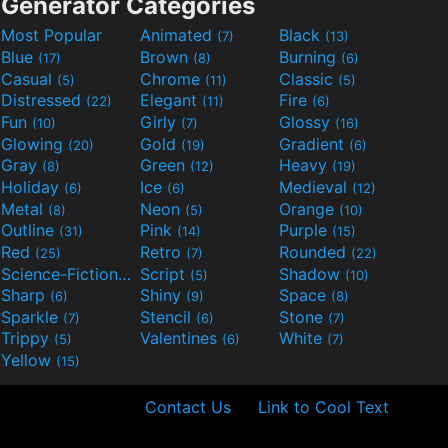
Generator Categories
Most Popular
Animated
Black
(7)
(13)
Blue
Brown
Burning
(17)
(8)
(6)
Casual
Chrome
Classic
(5)
(11)
(5)
Distressed
Elegant
Fire
(22)
(11)
(6)
Fun
Girly
Glossy
(10)
(7)
(16)
Glowing
Gold
Gradient
(20)
(19)
(6)
Gray
Green
Heavy
(8)
(12)
(19)
Holiday
Ice
Medieval
(6)
(6)
(12)
Metal
Neon
Orange
(8)
(5)
(10)
Outline
Pink
Purple
(31)
(14)
(15)
Red
Retro
Rounded
(25)
(7)
(22)
Science-Fiction
Script
Shadow
(9)
(5)
(10)
Sharp
Shiny
Space
(6)
(9)
(8)
Sparkle
Stencil
Stone
(7)
(6)
(7)
Trippy
Valentines
White
(5)
(6)
(7)
Yellow
(15)
Contact Us
Link to Cool Text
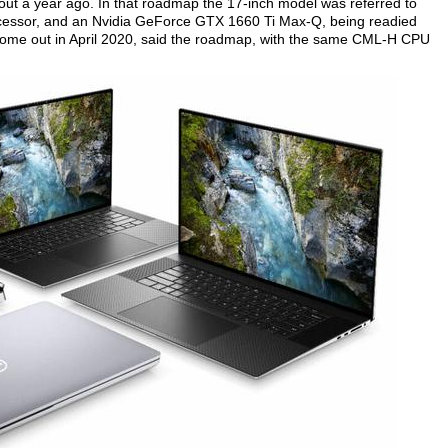
ut a year ago. In that roadmap the 17-inch model was referred to
cessor, and an Nvidia GeForce GTX 1660 Ti Max-Q, being readied
come out in April 2020, said the roadmap, with the same CML-H CPU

━━━━━━━━━━━━━━━━

-- Directions --
The string "roadmap" marks the lines to return from the material. Copy each one.

-- Exercise solution --
ut a year ago. In that roadmap the 17-inch model was referred to
come out in April 2020, said the roadmap, with the same CML-H CPU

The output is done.